Riley Walz, a twenty-two-year-old artist and programmer in San Francisco, came across the videos earlier this year thanks to a blog post written by the engineer Ben Wallace, and he got hooked on watching them. “I was thinking maybe one in ten would be interesting, but all of them are,” Walz told me recently. In our current era of branded YouTube channels and professionalized TikTok personas, the amateurish, incidental quality of the videos seemed poetic. They weren’t there to pander to followers or to court virality; they were private notes left over from a less public-facing time. “They feel like memories,” Walz said. In November, as a kind of online found-video installation, he decided to create a Web site devoted to collecting the videos. Titled “IMG_0001,” it is formatted to look like a television screen, with an image of a remote that you click to turn the footage on. A box beneath the screen allows you to click forward to see the next clip. In the past month, more than six hundred thousand visitors have played more than six million videos.

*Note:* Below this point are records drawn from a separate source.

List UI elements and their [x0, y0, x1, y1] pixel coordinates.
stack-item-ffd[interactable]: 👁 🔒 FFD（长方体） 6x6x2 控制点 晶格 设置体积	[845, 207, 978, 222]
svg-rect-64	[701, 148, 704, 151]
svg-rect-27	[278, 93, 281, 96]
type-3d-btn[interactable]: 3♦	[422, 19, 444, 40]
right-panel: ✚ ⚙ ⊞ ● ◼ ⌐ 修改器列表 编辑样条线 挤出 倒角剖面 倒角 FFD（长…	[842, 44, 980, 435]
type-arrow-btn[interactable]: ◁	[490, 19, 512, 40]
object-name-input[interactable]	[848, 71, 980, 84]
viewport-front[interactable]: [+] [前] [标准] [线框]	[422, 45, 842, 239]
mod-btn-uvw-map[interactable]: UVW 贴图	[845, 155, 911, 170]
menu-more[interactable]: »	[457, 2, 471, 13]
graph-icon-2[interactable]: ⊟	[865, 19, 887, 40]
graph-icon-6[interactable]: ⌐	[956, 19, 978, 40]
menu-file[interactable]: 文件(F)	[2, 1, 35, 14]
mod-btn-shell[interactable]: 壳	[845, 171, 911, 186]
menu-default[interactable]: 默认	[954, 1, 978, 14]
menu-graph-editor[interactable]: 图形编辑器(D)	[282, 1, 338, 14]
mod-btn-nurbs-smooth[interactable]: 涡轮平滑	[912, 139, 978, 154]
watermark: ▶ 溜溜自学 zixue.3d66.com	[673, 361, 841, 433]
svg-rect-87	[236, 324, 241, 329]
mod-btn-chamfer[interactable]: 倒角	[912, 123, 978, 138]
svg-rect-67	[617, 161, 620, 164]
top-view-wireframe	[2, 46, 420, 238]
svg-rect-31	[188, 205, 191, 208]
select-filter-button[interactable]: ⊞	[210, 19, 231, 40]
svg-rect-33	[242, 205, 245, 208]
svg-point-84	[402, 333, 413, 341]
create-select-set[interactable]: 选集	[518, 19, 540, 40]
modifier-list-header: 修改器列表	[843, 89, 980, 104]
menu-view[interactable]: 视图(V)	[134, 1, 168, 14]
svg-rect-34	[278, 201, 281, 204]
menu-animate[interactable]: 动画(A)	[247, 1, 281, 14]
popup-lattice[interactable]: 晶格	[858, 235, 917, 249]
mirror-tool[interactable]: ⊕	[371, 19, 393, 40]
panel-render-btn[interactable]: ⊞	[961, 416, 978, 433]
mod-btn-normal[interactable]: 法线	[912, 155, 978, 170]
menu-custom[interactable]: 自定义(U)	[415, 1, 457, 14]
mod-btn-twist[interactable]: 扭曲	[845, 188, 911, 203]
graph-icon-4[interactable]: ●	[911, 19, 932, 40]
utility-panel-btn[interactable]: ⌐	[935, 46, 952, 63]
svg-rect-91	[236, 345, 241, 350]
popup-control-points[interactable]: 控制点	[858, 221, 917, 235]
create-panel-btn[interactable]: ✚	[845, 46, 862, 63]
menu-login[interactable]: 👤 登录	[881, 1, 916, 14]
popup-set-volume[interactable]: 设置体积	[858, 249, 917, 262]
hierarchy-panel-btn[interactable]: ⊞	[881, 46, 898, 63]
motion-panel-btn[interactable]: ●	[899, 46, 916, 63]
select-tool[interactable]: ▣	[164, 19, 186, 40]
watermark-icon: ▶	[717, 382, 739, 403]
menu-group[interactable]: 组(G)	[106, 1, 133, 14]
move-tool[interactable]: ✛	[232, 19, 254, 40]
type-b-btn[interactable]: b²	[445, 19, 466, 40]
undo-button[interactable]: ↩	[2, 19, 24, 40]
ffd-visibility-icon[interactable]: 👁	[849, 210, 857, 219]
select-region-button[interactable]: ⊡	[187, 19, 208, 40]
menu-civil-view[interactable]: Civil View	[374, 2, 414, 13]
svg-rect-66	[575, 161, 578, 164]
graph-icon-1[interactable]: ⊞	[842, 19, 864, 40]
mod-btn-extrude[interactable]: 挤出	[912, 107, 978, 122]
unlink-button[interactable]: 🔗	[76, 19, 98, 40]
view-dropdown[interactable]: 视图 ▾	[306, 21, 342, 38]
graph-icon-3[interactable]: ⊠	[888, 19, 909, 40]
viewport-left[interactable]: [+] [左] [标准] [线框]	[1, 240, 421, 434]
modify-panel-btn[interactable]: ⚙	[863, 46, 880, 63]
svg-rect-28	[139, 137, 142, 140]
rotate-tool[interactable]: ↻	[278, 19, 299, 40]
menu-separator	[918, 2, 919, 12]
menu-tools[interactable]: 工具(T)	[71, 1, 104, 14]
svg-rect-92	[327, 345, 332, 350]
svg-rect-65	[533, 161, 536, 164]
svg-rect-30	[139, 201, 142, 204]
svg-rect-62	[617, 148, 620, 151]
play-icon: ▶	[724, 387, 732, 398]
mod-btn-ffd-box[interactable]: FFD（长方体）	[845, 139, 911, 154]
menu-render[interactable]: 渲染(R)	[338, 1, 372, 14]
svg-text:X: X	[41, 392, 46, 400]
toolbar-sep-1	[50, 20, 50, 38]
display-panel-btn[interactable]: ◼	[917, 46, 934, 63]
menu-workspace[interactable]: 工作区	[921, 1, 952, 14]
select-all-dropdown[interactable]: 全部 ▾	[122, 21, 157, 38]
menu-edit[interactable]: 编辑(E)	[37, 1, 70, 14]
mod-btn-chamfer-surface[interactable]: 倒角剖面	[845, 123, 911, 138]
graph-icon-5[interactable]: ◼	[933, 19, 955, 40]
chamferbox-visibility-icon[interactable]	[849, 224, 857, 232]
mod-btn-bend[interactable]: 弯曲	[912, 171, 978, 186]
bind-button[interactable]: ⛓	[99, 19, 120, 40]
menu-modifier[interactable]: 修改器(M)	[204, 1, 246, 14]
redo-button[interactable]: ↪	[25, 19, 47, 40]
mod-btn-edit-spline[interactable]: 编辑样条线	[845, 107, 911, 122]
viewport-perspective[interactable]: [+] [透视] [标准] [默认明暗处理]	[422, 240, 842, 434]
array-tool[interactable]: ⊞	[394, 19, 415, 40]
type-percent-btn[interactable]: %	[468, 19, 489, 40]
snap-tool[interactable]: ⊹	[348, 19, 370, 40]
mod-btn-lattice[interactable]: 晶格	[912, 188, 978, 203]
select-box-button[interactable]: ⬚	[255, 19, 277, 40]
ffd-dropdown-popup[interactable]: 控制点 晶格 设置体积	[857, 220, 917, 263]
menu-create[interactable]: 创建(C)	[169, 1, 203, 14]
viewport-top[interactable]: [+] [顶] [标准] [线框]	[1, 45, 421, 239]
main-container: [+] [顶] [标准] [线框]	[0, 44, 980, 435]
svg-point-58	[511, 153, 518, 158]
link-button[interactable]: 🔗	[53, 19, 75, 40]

A project that taps into nostalgia for the early Internet might seem surprising coming from a figure who squarely belongs to Gen Z. But Walz told me that growing up, in upstate New York, he “wasn’t one of those kids that would just watch TikTok all day or whatever.” Instead, he had a digital native’s version of an entrepreneurial streak. At the age of twelve, he began selling his services as a voice-over actor through the gig marketplace Fiverr, and fulfilled more than five hundred orders in the course of several years. He then used his earnings to lend money through the Borrow subreddit, a forum for informal peer-to-peer loans, and profited from the interest. His parents were “slightly concerned” but sanctioned his activities in the name of self-directed education. During high school, Walz hung out on Twitter and connected with a community of programmers, sometimes calling themselves makers or solopreneurs, who together hack bespoke Web sites that provide a particular service for fun or for profit. He was on the cross-country team, and to stave off boredom during training runs he coded a site, called Routeshuffle, that used an open-source mapping tool to generate random jogging routes. It was his first hit—to this day, around a hundred people pay for subscriptions to the widget—and the first in a series of impish digital projects (he considers the word art “too pretentious”). In 2020, he created a Twitter account for a fake Republican congressional candidate named Andrew Walz and—with the help of an A.I.-generated portrait, a fake Web site, and a fake listing on the candidate directory Ballotpedia—managed to get the account verified with a blue check.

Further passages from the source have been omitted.